A new requirement is in force (with effect from Monday 13th November) that requires every defendant appearing before a Criminal Court to confirm their nationality, or risk a prosecution and imprisonment.

I believe a conviction arising from this provision  can be challenged due to the inherently discriminatory nature of this legislation. I am in contact with other lawyers who are considering strategies to remove this provision, but we need to know how the legislation is being enforced. Have you been involved with or witnessed such a case? Please let me know! We can exchange info to see if there is any uniformity of approach, and evaluate the impact. Email

The provisions are as follows:-
Section 162 of the Policing and Crime Act 2017 provides as follows:

162.         Requirement to give information in criminal proceedings
In the Courts Act 2003, after section 86 (alteration of place fixed for Crown Court trial) insert—

86A         Requirement to give information in criminal proceedings
(1)          A person who is a defendant in proceedings in a criminal court must provide his or her name, date of birth and nationality if required to do so at any stage of proceedings by the court.

(2)          Criminal Procedure Rules must specify the stages of proceedings at which requirements are to be imposed by virtue of subsection (1) (and may specify other stages of proceedings when such requirements may be imposed).
(3)           A person commits an offence if, without reasonable excuse, the person fails to comply with a requirement imposed by virtue of subsection (1), whether by providing false or incomplete information or by providing no information.
(4)            Information provided by a person in response to a requirement imposed by virtue of subsection (1) is not admissible in evidence in criminal proceedings against that person other than proceedings for an offence under this section.
(5)           A person guilty of an offence under subsection (3) is liable on summary conviction to either or both of the following—
(a)     imprisonment for a term not exceeding 51 weeks (or 6 months if the offence was committed before the commencement of section 281(5) of the Criminal Justice Act 2003), or
(b)     a fine.
(6)          The criminal court before which a person is required to provide his or her name, date of birth and nationality may deal with any suspected offence under subsection (3) at the same time as dealing with the offence for which the person was already before the court.
(7)          In this section a “criminal court” is, when dealing with any criminal cause or matter—
(a)     the Crown Court;
(b)     a magistrates’ court.”


In practice, “the Court”  is likely to be the Magistrates Court, at the first appearance in a case. The provision is offensive and objectionable, and straight out of the UKIP dream statute book. Why stop there? Why not require confirmation of ethnicity or of religion? Perhaps instead of requiring a question and answer routine, the Court could just write down the defendant’s skin colour.

It is presumed the legislation is to assist with the speedy deportation of “foreign” criminals. But how to monitor them once identified? Well lock them up obviously – something that is 9 times more likely to happen if the foreign national is non-white, as evidenced in the Lammy report.

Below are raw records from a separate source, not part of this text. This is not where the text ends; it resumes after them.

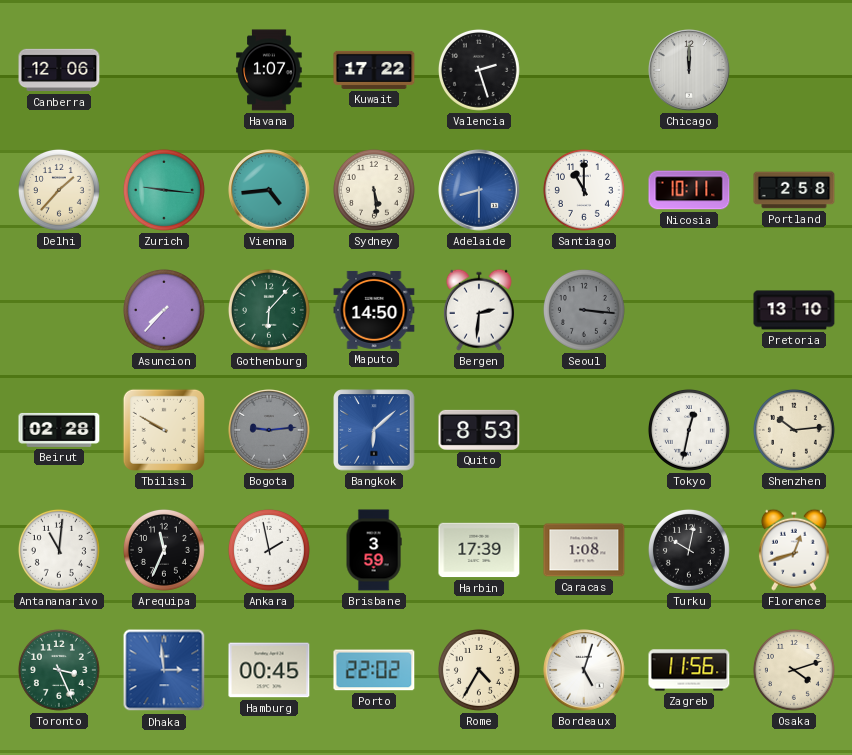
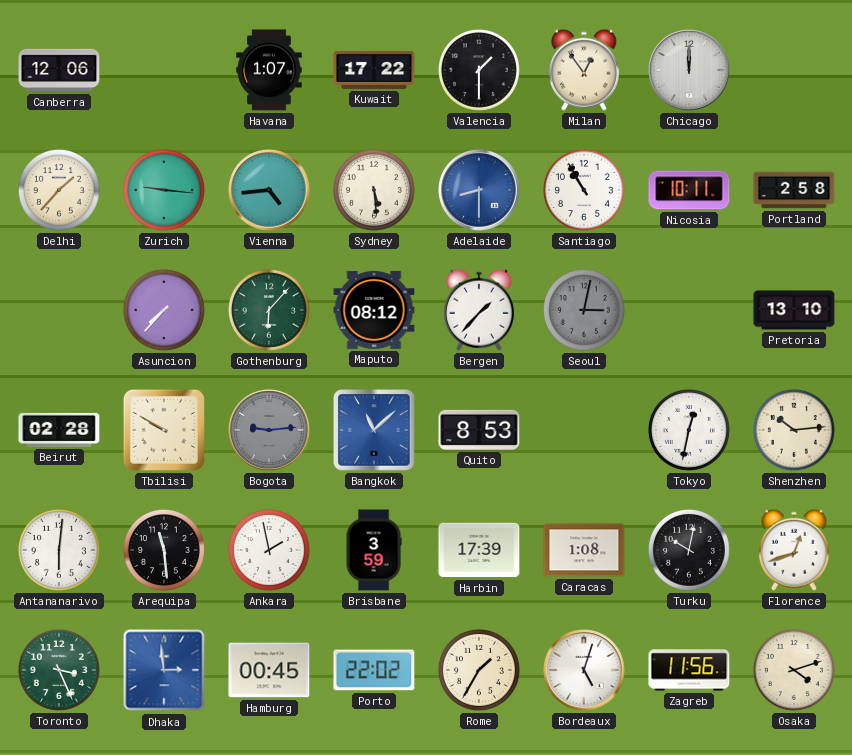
Valencia: 2:27 -> 1:30
Milan: none -> 12:54
Santiago: 11:00 -> 10:55
Maputo: 14:50 -> 08:12
Bergen: 2:31 -> 1:37
Seoul: 3:16 -> 3:02
Bangkok: 6:08 -> 11:08
Antananarivo: 11:01 -> 6:01
Arequipa: 11:34 -> 11:29
Rome: 4:35 -> 1:35
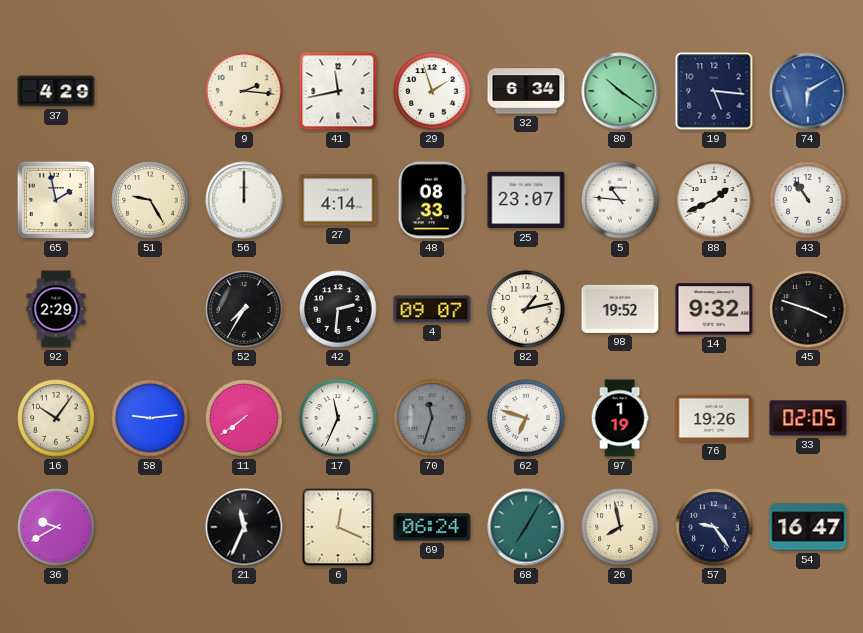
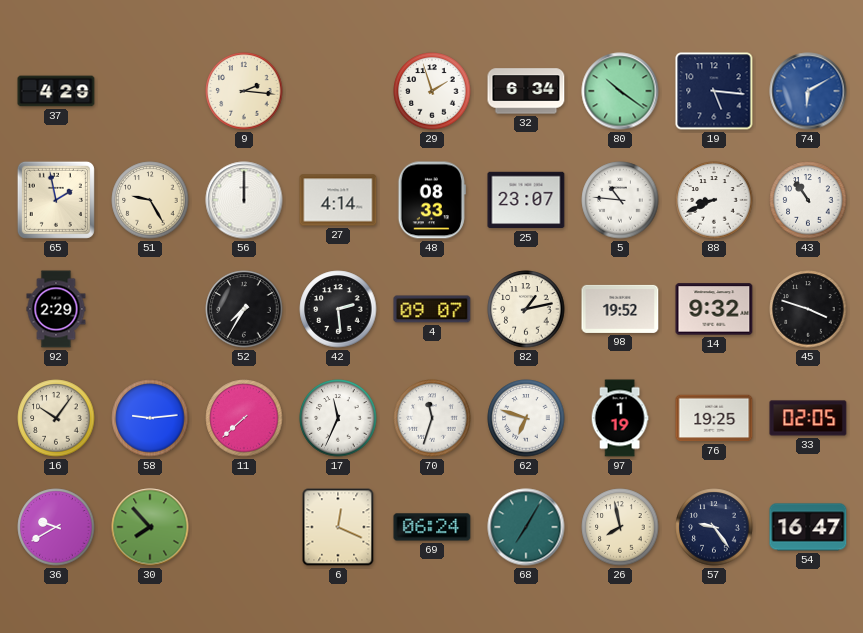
41: 11:43 -> none
88: 1:41 -> 8:41
42: 2:31 -> 2:29
11: 7:39 -> 7:38
70 dial: grey -> white
76: 19:26 -> 19:25
30: none -> 7:53
21: 11:34 -> none
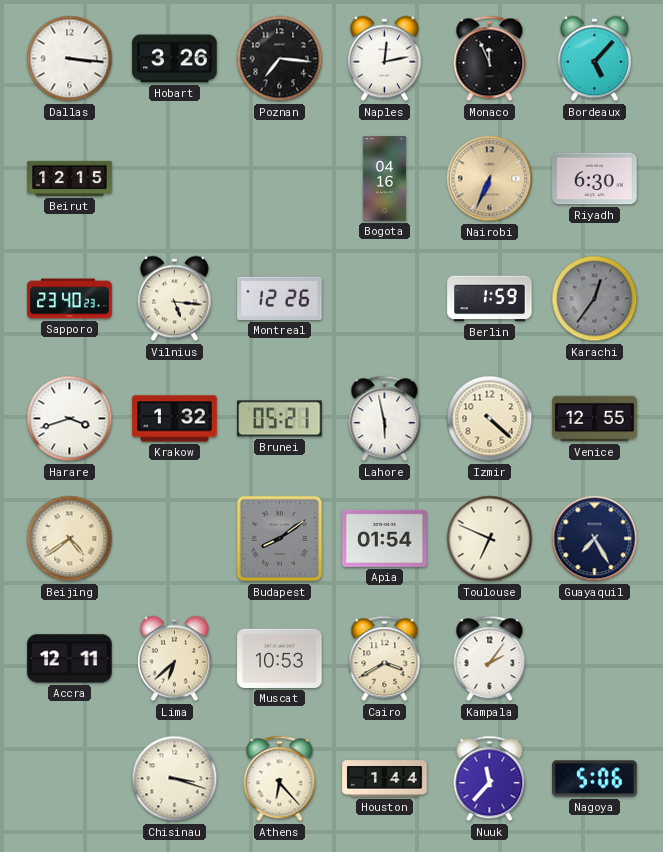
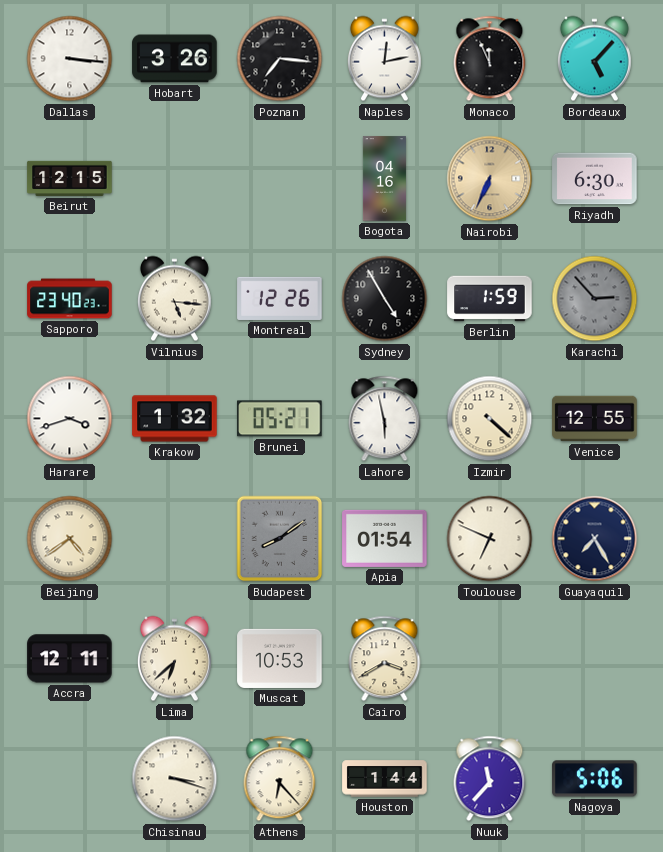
Sydney: none -> 4:55
Karachi: 12:36 -> 2:53
Kampala: 2:06 -> none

But after that?  It is a only a short step from obtaining verification of nationality to requiring the foreign defendant to be tagged , a digital equivalent of being forced to display a star or triangle. The legislation ironically became effective the day after Remembrance Sunday.


How are the provisions to be policed? If a defendant fails to answer, it presumably falls on the Prosecutor to lay a charge, yet the CPS have had no training or guidance in respect of this legislation.

How will the charge be proved? The prosecutor presumably cannot be a witness in their own case. Will the Judge be required to give evidence, or treat it as they would a contempt? (See para 6 above)  Is the defence Advocate professionally embarrassed in the substantive proceedings as well as the nationality offence?

There may well be a temptation for a foreign national appearing in Court to keep their head down and answer “British”, to avoid some unspecified future sanction.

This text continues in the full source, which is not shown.